Of those numbers 68.6% had thought about or made the move to be closer to the stunning coast.

Two fifths and 43.1% are thinking about spending their retirement as a grey nomad with almost three quarters and 72.4% feeling optimistic about the future of Australia.

In the 20th report published by The Australian Seniors more than 5000 Australians over 50 were surveyed.

Results from a recent survey revealed 65.5% of seniors aged 50 and older were still planning to travel internationally and domestically. Photo: Jekka Shearer (DARE Australia)
Results from a recent survey revealed 65.5% of seniors aged 50 and older were still planning to travel internationally and domestically.
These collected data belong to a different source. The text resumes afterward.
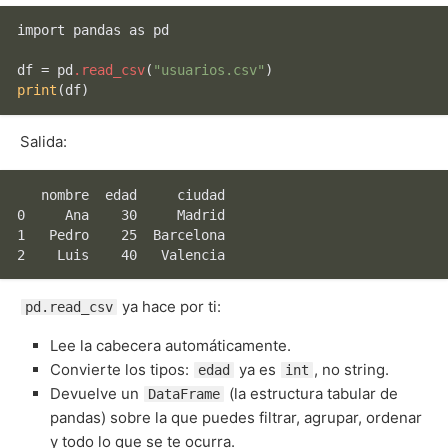
import pandas as pd

df = pd
.read_csv
(
"usuarios.csv"
print
(df)
Salida:
   nombre  edad     ciudad

0     Ana    30     Madrid

1   Pedro    25  Barcelona

ya hace por ti:
pd.read_csv
Lee la cabecera automáticamente.
Convierte los tipos:
ya es
, no string.
edad
int
Devuelve un
(la estructura tabular de
DataFrame
pandas) sobre la que puedes filtrar, agrupar, ordenar
y todo lo que se te ocurra.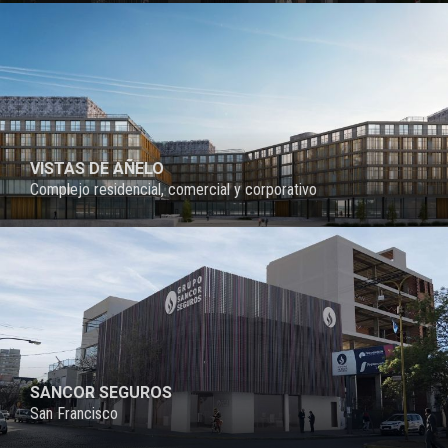
VISTAS DE AÑELO
Complejo residencial, comercial y corporativo
PROYECTO
SANCOR SEGUROS
San Francisco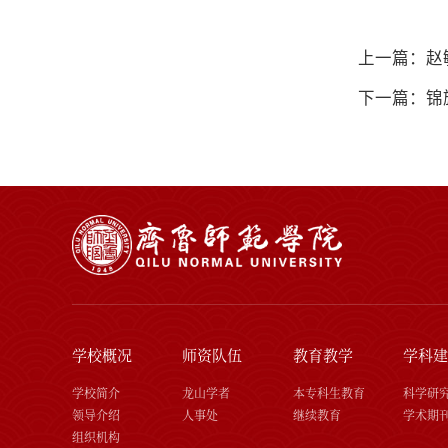
上一篇：赵
下一篇：锦
学校概况
师资队伍
教育教学
学科建
学校简介
龙山学者
本专科生教育
科学研
领导介绍
人事处
继续教育
学术期
组织机构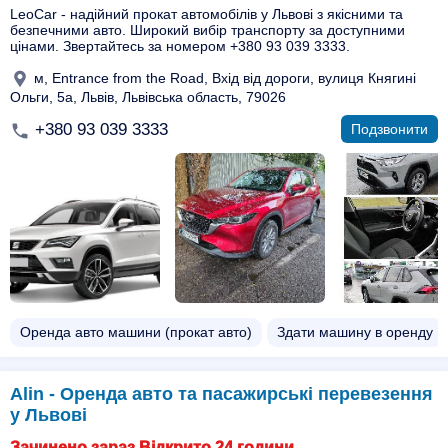
LeoCar - надійний прокат автомобілів у Львові з якісними та
безпечними авто. Широкий вибір транспорту за доступними
цінами. Звертайтесь за номером +380 93 039 3333.
м, Entrance from the Road, Вхід від дороги, вулиця Княгині
Ольги, 5а, Львів, Львівська область, 79026
+380 93 039 3333
Подзвонити
Оренда авто машини (прокат авто)
Здати машину в оренду
Alin - Оренда авто та пасажирські перевезення
у Львові
Зачинено зараз Відкрито 24 години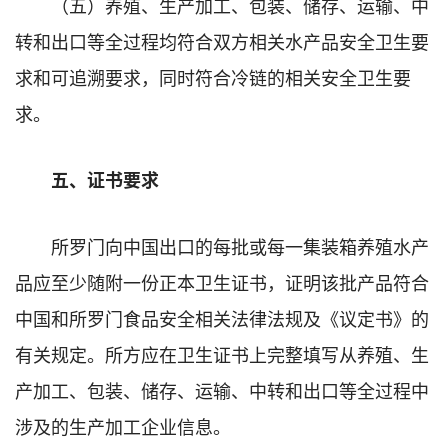
（五）养殖、生产加工、包装、储存、运输、中
转和出口等全过程均符合双方相关水产品安全卫生要
求和可追溯要求，同时符合冷链的相关安全卫生要
求。
五、证书要求
所罗门向中国出口的每批或每一集装箱养殖水产
品应至少随附一份正本卫生证书，证明该批产品符合
中国和所罗门食品安全相关法律法规及《议定书》的
有关规定。所方应在卫生证书上完整填写从养殖、生
产加工、包装、储存、运输、中转和出口等全过程中
涉及的生产加工企业信息。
Photo: Jekka Shearer (DARE Australia)

Director of clinical psychology at the University of Melbourne associate professor Christina Bryant said the results were contrary to the stereotype that older people are inflexible and stuck in their ways of thinking.

"It appears that this group of older people have altered their outlook following the hardships faced in 2020.

"Although over half of the respondents said they had shifted towards being more focused on their families, being concerned about the issues of the world also featured prominently, again challenging a stereotype that older people withdraw from engaging in world issues.

"This may also link to an intriguing finding in the 2021 Mindset Shift survey that only eight per cent of the sample described themselves as "desensitised to all the chaos and change". In other words, older people care about what is happening around them."

Greenstone's head of public relations, research and insights Therese Waters said the survey was to find out what the demographic wants to get out of life and how the mindset has shifted.

"We conducted this research to better understand how Australia's over 50s have adapted following 2020 and how this once-in-a-lifetime pandemic has shaped their view of the future," Ms Waters said.

"We found that even with set desires and a bucket list in tow (20.6%), this segment of Australians confirmed they're as agile as ever - with almost three quarters (74.3%) confirming they're adapting and reprioritising."